Ah-hah, there you have it. The boyfriend. Did she mention her boyfriend to keep me in line or was it merely an innocent statement? She was still looking at me when I said, “Perhaps I’ll look into getting one.”
“I think you’ll be happy with it.” She turned to face the front and walked down the aisle toward the exit. I followed. On the way to the door two passengers got out of their seats in front of me. The girl was now two people away. My movement down the aisle was cumbersome. Another person stepped out in front of me, increasing my separation from the girl to three people.
Before she went out the door, she turned around to look at me and seemed surprised I had fallen behind. She gave me a smile that could only be described as sad. My return smile was probably hopelessly desolate. She seemed to linger on the brink of leaving. She held that smile on me for another moment. An extra moment. A gift of an extra moment. Ever so slightly longer than necessary.
By continuing to look at me she wasn’t moving forward with the crowd and actually, for that same moment, holding up the line of people behind her. Why? Was that lingering look a subtle sign of reluctance to leave me? Was she flirting with the idea of encouraging a craggy, graying father figure? Was the boyfriend a dud, a disappointment, a dead loss and downright replaceable?

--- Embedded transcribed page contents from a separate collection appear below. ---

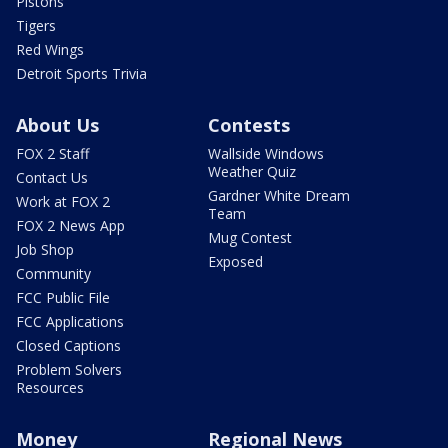
Pistons
Tigers
Red Wings
Detroit Sports Trivia
About Us
Contests
FOX 2 Staff
Wallside Windows
Weather Quiz
Contact Us
Gardner White Dream
Work at FOX 2
Team
FOX 2 News App
Mug Contest
Job Shop
Exposed
Community
FCC Public File
FCC Applications
Closed Captions
Problem Solvers
Resources
Money
Regional News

Finally, jostled by the crowd, she turned and merged with the exiting stream. I stepped off the train and fell back a few more paces, mainly because of my encumbrance. I glanced down to adjust my grip on the two bags. I looked up and rapidly scanned the departing heads. I looked all around for her. I checked the time on my wristwatch: 6:15.
This is what I would do:
Take the bus to an empty house and walk in with a breezy, Hi honey I’m home, adding with dour irony, Oh I forgot I don’t have a honey, and dump my bags on the sofa and cast off my jacket and make myself a double gin and tonic and throw (literally) a frozen dinner into the oven and snap on the TV and settle in for a night of gin and a French white burgundy (to civilize the TV dinner), and afterwards, half a dozen beers and a couple of shots of Jack Daniel’s to help me sleep and the next morning I’d take the 7:51 to Grand Central and put in my eight hours at the U.N. and get back on the 5:38 to Tarrytown and try to get the same window seat and take out my book and wait for a voice to say, Hello, remember me.